_Task material_.
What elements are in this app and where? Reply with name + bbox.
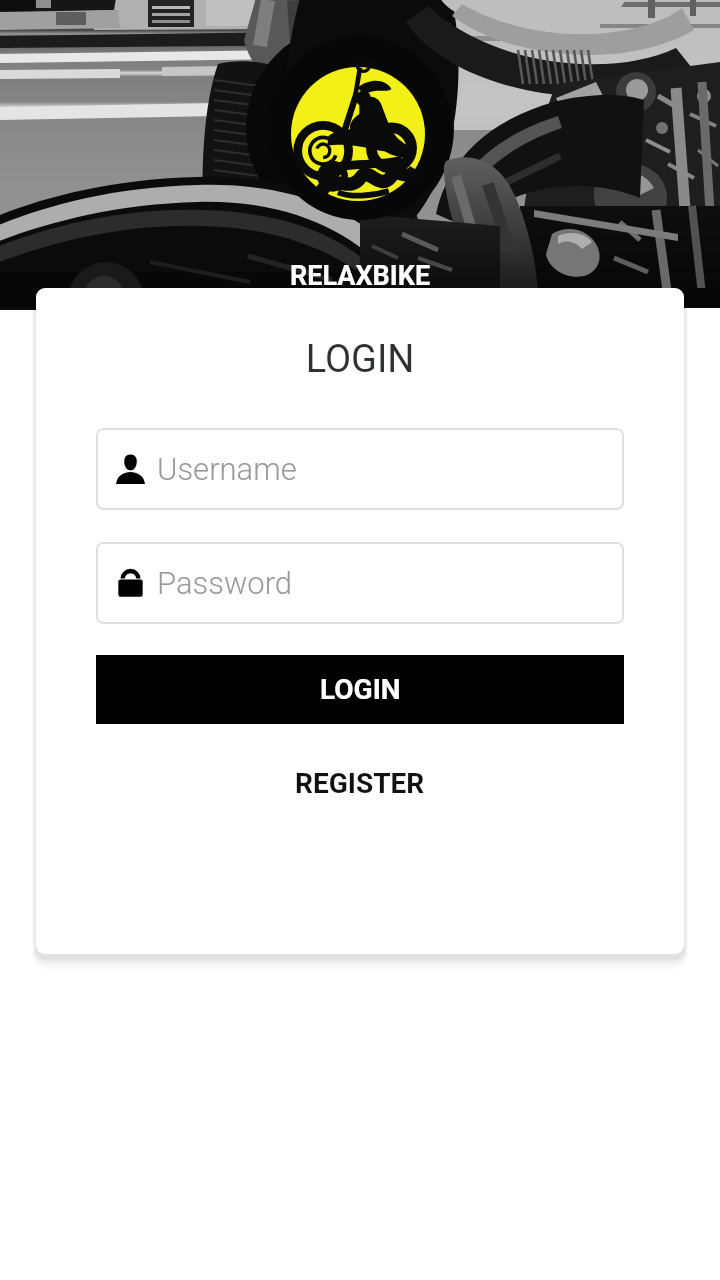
staticText: Username [157, 451, 297, 487]
staticText: RELAXBIKE [290, 260, 431, 292]
button[interactable]: Username [96, 428, 624, 510]
staticText: LOGIN [320, 673, 401, 706]
staticText: LOGIN [36, 337, 684, 382]
button[interactable]: Password [96, 542, 624, 624]
button[interactable]: REGISTER [36, 752, 684, 814]
staticText: Password [157, 565, 293, 601]
staticText: REGISTER [295, 767, 425, 800]
button[interactable]: LOGIN [96, 655, 624, 724]
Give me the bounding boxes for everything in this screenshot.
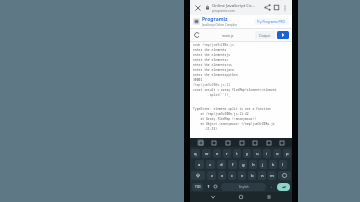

_Work instruction_.
The entries should be printed again exactly as written, leaving all pictures out.

_Task output_.
What elements are in this app and where? Reply with name + bbox.
staticText: Username [157, 451, 297, 487]
staticText: RELAXBIKE [290, 260, 431, 292]
button[interactable]: Username [96, 428, 624, 510]
staticText: LOGIN [320, 673, 401, 706]
staticText: LOGIN [36, 337, 684, 382]
button[interactable]: Password [96, 542, 624, 624]
button[interactable]: REGISTER [36, 752, 684, 814]
staticText: Password [157, 565, 293, 601]
staticText: REGISTER [295, 767, 425, 800]
button[interactable]: LOGIN [96, 655, 624, 724]
Give me the bounding boxes for everything in this screenshot.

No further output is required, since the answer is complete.